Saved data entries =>
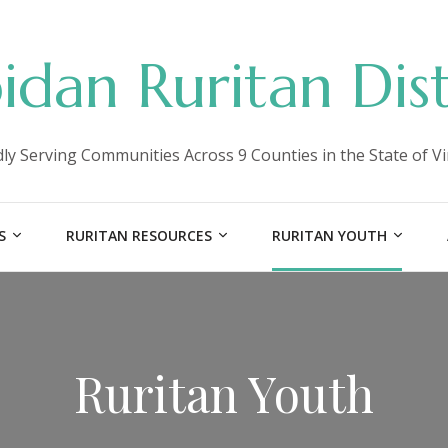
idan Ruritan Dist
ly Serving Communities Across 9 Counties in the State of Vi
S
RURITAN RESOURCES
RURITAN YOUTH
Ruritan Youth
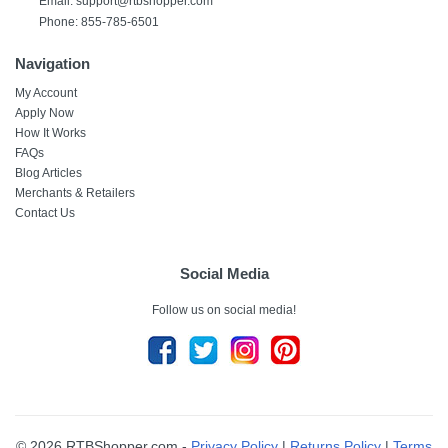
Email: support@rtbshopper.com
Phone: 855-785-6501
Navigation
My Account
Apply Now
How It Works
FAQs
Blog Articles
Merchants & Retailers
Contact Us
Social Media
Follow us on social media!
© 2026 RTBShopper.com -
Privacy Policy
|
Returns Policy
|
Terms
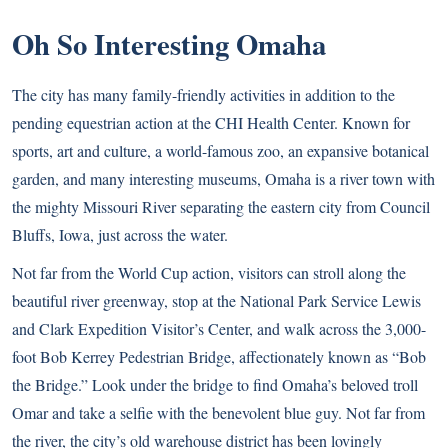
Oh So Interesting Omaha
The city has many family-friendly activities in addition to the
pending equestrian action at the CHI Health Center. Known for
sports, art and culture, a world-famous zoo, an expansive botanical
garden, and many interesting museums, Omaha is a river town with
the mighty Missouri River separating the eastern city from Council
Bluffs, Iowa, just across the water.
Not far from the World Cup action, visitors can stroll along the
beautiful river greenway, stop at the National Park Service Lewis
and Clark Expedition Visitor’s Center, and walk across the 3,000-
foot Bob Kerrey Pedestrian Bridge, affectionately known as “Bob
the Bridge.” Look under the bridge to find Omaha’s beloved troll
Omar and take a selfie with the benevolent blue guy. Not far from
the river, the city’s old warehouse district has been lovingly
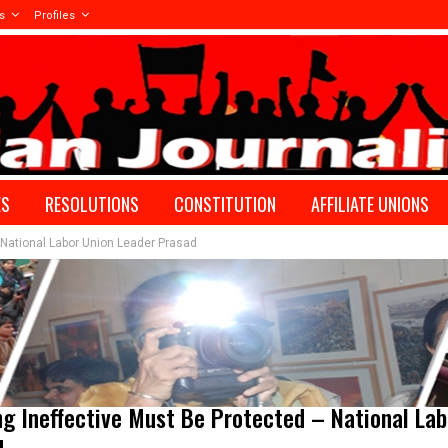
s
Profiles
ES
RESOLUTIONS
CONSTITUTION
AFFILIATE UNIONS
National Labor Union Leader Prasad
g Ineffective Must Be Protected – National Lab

TASK BRIEF => Count the lines of the entries above that contain the word "action" and give only the number.

OUTPUT BELOW => 2